[Exercise]
Scan the records below for the line containing "Bình Phú, huyện" and the line containing "family_restroom". Copy both, plus every line between, exactly.
Entries supplied Start Marker
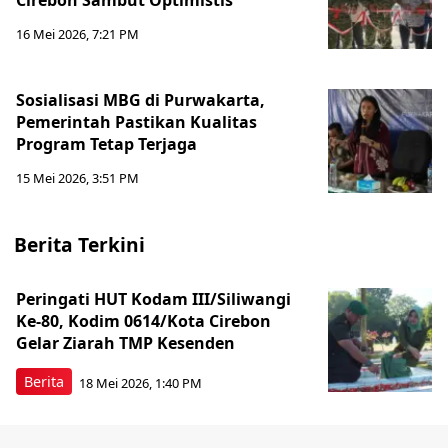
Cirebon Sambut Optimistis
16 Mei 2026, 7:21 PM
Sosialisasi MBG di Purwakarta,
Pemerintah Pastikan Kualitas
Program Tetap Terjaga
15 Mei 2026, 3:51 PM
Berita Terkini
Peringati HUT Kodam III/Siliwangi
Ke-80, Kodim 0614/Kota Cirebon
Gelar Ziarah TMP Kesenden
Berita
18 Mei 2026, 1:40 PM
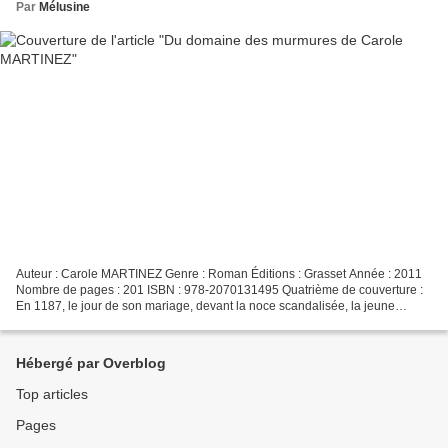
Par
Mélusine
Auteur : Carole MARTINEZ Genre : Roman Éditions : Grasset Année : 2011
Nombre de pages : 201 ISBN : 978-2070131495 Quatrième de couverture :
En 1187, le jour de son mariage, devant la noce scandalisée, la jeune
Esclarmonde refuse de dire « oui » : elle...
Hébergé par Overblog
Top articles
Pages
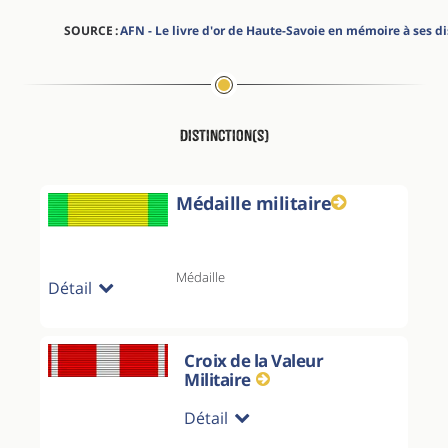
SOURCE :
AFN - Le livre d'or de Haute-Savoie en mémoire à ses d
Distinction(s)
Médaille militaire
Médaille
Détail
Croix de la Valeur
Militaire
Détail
Entries supplied End Marker
Entries supplied Start Marker
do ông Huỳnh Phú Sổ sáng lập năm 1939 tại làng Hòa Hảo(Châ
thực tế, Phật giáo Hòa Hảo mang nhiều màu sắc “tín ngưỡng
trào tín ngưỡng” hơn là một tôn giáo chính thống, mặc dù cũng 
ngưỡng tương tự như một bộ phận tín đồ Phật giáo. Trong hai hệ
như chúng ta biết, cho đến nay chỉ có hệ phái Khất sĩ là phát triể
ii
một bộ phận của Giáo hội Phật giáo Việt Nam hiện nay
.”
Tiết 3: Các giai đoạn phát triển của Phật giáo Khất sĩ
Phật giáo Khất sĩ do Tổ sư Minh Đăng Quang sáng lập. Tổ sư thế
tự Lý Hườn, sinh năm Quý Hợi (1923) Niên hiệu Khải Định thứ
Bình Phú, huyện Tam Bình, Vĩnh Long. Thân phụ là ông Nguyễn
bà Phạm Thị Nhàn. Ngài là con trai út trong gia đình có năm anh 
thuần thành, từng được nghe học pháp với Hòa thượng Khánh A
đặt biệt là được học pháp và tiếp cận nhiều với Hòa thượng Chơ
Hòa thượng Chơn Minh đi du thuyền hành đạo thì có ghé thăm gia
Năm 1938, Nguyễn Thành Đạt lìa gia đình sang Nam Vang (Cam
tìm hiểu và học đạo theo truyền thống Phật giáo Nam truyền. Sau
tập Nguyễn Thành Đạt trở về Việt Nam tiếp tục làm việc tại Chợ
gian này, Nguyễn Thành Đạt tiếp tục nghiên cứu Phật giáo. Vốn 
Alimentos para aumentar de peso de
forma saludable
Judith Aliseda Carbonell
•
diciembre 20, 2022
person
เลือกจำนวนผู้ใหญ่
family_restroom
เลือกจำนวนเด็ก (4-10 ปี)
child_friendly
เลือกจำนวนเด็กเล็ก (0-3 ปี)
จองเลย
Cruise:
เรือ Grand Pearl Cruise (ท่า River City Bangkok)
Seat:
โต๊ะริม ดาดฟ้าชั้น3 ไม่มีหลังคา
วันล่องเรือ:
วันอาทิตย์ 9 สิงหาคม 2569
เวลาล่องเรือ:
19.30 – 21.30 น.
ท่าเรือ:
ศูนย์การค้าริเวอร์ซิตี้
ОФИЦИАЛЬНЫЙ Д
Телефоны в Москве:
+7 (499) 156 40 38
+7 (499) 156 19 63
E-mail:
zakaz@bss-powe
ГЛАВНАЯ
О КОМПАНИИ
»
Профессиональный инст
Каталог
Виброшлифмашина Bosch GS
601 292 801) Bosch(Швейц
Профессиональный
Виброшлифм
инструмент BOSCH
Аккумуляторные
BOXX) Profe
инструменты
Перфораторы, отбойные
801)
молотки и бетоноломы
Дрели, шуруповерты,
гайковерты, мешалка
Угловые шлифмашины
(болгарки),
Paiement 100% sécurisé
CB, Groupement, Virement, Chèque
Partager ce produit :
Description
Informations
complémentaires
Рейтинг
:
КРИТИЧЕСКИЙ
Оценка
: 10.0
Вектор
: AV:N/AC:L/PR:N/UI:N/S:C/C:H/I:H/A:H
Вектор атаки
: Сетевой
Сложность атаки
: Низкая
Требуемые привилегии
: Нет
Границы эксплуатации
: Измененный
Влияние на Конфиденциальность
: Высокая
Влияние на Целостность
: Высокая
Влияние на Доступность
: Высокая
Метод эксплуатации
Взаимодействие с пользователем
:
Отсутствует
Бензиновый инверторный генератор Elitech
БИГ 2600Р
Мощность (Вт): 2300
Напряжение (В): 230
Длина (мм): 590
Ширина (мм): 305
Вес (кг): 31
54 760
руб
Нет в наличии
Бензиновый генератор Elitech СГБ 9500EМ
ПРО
Entries supplied End Marker
[Output of the task]
Bình Phú, huyện Tam Bình, Vĩnh Long. Thân phụ là ông Nguyễn
bà Phạm Thị Nhàn. Ngài là con trai út trong gia đình có năm anh 
thuần thành, từng được nghe học pháp với Hòa thượng Khánh A
đặt biệt là được học pháp và tiếp cận nhiều với Hòa thượng Chơ
Hòa thượng Chơn Minh đi du thuyền hành đạo thì có ghé thăm gia
Năm 1938, Nguyễn Thành Đạt lìa gia đình sang Nam Vang (Cam
tìm hiểu và học đạo theo truyền thống Phật giáo Nam truyền. Sau
tập Nguyễn Thành Đạt trở về Việt Nam tiếp tục làm việc tại Chợ
gian này, Nguyễn Thành Đạt tiếp tục nghiên cứu Phật giáo. Vốn 
Alimentos para aumentar de peso de
forma saludable
Judith Aliseda Carbonell
•
diciembre 20, 2022
person
เลือกจำนวนผู้ใหญ่
family_restroom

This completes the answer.